Which is getting to the point: Fashion is by nature forward – in-synch with if not creating trends. It can show us where our societies are heading, or at least what they’re currently lacking and will be desiring.
Not too long ago Hedi Slimane became chief designer for YSL and Raf Simmons was made the same for Dior. This might not mean a lot to the non-fashion involved, but it is actually quite remarkable. Mr. Slimane as well as Mr. Simmons are both known to be much more than great fashion designers, in fact neither is a classically trained tailor or fashion apprentice. Both are rather known as artists in a general sense, one an accomplished photographer and curator, the other a respected art consultant with an unerring eye for emerging artists, among others. The fact that two of the most venerated fashion houses are now betting their future on these cultural arbiters indicates how they see themselves: Not so much mere providers of well designed clothes but overall purveyors of a lifestyle, for lack of a better term.
A strategic shift that was started most prominently by Tom Ford for Gucci and has recently been taken to ever new heights by Marc Jacobs and Louis Vuitton. Cooperating with artists like Takashi Murakami or Yayoi Kusama, touting Sofia Coppola or Rachel Feinstein (wife of John Curin) as muse-models, or shooting with art photographers like Juergen Teller, Jacobs has not only built one of the most profitable fashion houses but a cultural force par excellence. Creating an aura around the brand as the epicenter not just of fashion, but art, entertainment and showbiz, our culture at large. Always at the edge, constantly surprising, eternally desirable – staying emerging and fresh despite the fact that there’s hardly a premium brand more established, ubiquitous and inflated than LV. They have, in short, managed to maintain the perfect equilibrium between longing and belonging.
And this is where classic marketers should take a close look. We are living in the age of the communication (or some say entertainment) economy, where brands, all brands and not just fashion icons, have to be their own medium, creating cultural resonance beyond consumer relevance. Beyond guaranteeing quality standards and adding emotional value they need to provide meaning and inspiration to fuel our collective discourse and our individual imagination. Moving from a psychological approach to brand understanding and management to a more socio-cultural one. Creating customer value by delivering innovative cultural expressions (Douglas Holt) that we can rally around or dismiss, but which can help us navigate the world, organize our lives and construct our fickle identities.
Now, if you think, “yeah, that’s easy in categories naturally part of our cultural canon”, think again. Apple, Nike, Method, Vitamin Water … they have all shown that it can be done in any category – higher or lower, more or less involved. They have opened themselves and not only developed an ever growing following and lasting acceptance. They have created entirely new marketplaces and opportunities for themselves. Simply by embracing what they are and should be – not just a commercial enterprise but a cultural entity acting and partaking and evolving in our world together with the rest of us.

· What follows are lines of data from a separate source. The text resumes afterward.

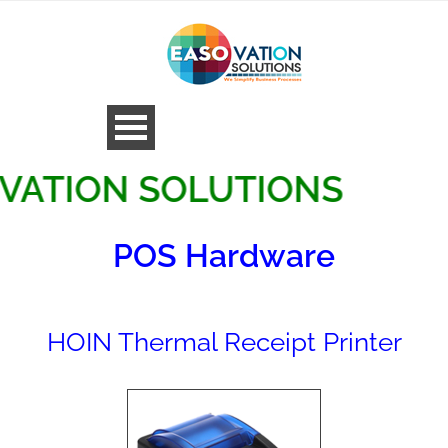
ON SOLUTIONS
POS Hardware
HOIN Thermal Receipt Printer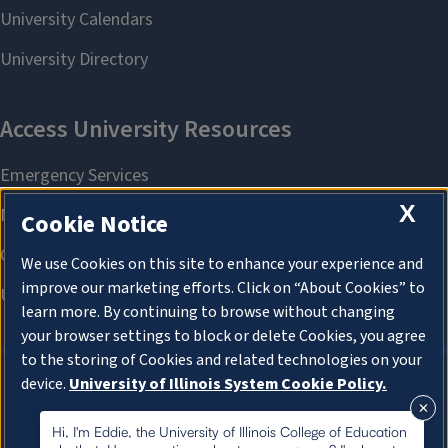
X
Cookie Notice
We use Cookies on this site to enhance your experience and
improve our marketing efforts. Click on “About Cookies” to
learn more. By continuing to browse without changing
your browser settings to block or delete Cookies, you agree
to the storing of Cookies and related technologies on your
device.
University of Illinois System Cookie Policy.
About Cookies
About Cookies
Hi, I'm Eddie, the University of Illinois College of Education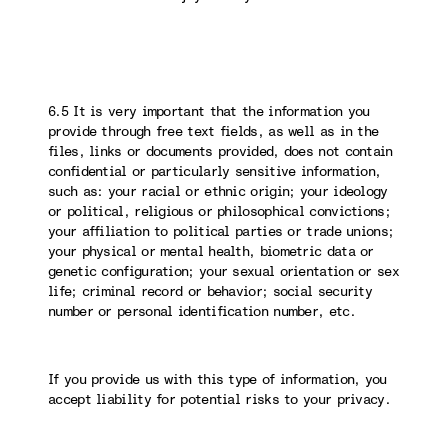
6.5 It is very important that the information you
provide through free text fields, as well as in the
files, links or documents provided, does not contain
confidential or particularly sensitive information,
such as: your racial or ethnic origin; your ideology
or political, religious or philosophical convictions;
your affiliation to political parties or trade unions;
your physical or mental health, biometric data or
genetic configuration; your sexual orientation or sex
life; criminal record or behavior; social security
number or personal identification number, etc.
If you provide us with this type of information, you
accept liability for potential risks to your privacy.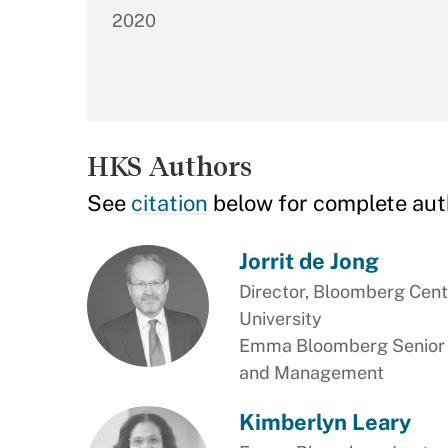
2020
HKS Authors
See
citation
below for complete aut
Jorrit de Jong
Director, Bloomberg Cente
University
Emma Bloomberg Senior Le
and Management
Kimberlyn Leary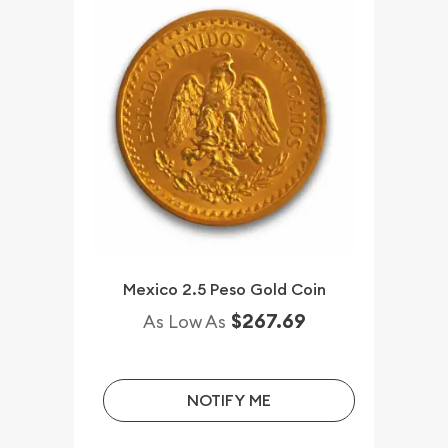
Mexico 2.5 Peso Gold Coin
$267.69
As Low As
NOTIFY ME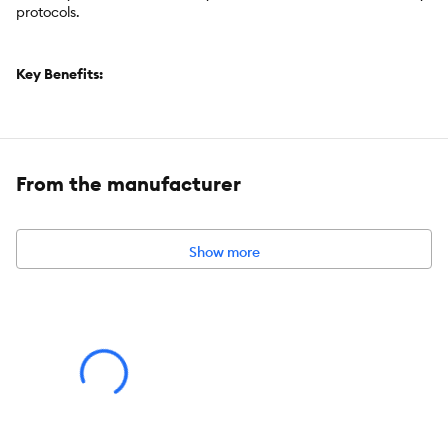
protocols.
Key Benefits:
Freeze-Dried
Grain Free
Great for all dogs
From the manufacturer
Under 2 calories each
Ready to Eat
Single ingredient
Show more
Brand:
Great Jack's
Food Type:
Freeze Dried
Breed Size:
All
Life Stage:
All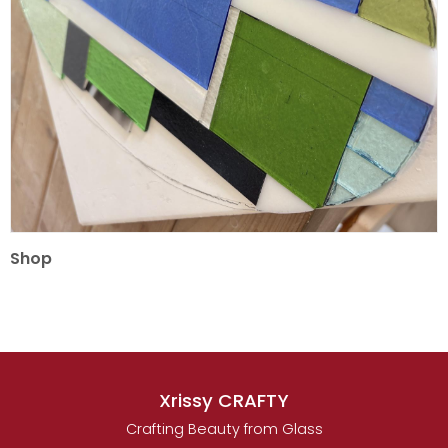
Shop
Xrissy CRAFTY
Crafting Beauty from Glass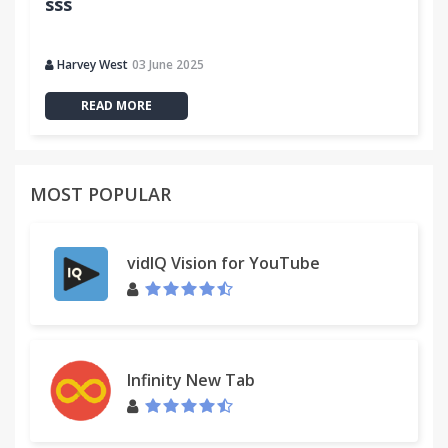
sss
Harvey West
03 June 2025
READ MORE
MOST POPULAR
vidIQ Vision for YouTube
Infinity New Tab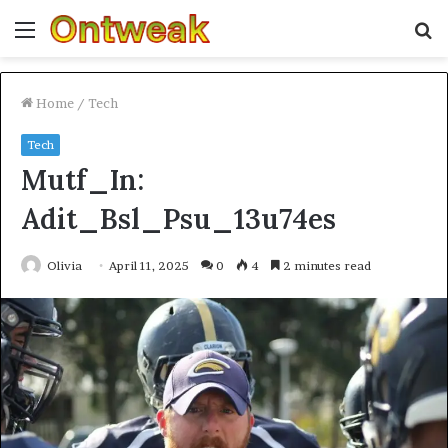
Menu
S
fo
Home
/
Tech
Tech
Mutf_In:
Adit_Bsl_Psu_13u74es
Olivia
April 11, 2025
0
4
2 minutes read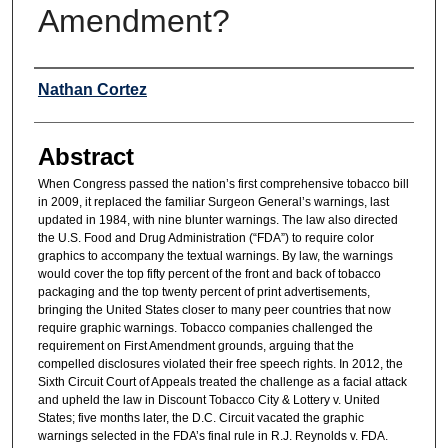
Amendment?
Authors
Nathan Cortez
Abstract
When Congress passed the nation’s first comprehensive tobacco bill
in 2009, it replaced the familiar Surgeon General’s warnings, last
updated in 1984, with nine blunter warnings. The law also directed
the U.S. Food and Drug Administration (“FDA”) to require color
graphics to accompany the textual warnings. By law, the warnings
would cover the top fifty percent of the front and back of tobacco
packaging and the top twenty percent of print advertisements,
bringing the United States closer to many peer countries that now
require graphic warnings. Tobacco companies challenged the
requirement on First Amendment grounds, arguing that the
compelled disclosures violated their free speech rights. In 2012, the
Sixth Circuit Court of Appeals treated the challenge as a facial attack
and upheld the law in Discount Tobacco City & Lottery v. United
States; five months later, the D.C. Circuit vacated the graphic
warnings selected in the FDA’s final rule in R.J. Reynolds v. FDA.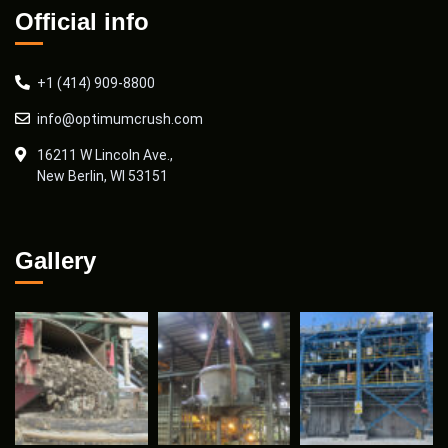
Official info
+1 (414) 909-8800
info@optimumcrush.com
16211 W Lincoln Ave.,
New Berlin, WI 53151
Gallery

In order to achieve this, it is of course important to understand your purpose and meaning, your “cultural code” in the words of Clotaire Rapaille. But it is as, if not more, important, to create an internal and external brand culture that is seamless, coherent – if not always consistent – and unique. A style, a way of thinking and doing things, that sets you apart and gives your stakeholders something to identify with – and aspire to. And this is what fashion (and beauty) brands have always understood and taken to heart – that the distinction between appearance and essence and the dismissal of the former can be outright dangerous. Because in a highly developed world where most functional needs are saturated how you do something is as crucial as what you do. Style and execution take the high ground right next to content and function. Because after all “only shallow people don’t judge by appearances” as Oscar Wilde famously said more than 100 years ago. Or, to quote his fictional contemporary Mr. Carson from Downton Abbey: “If you are tired of style, you are tired of life.”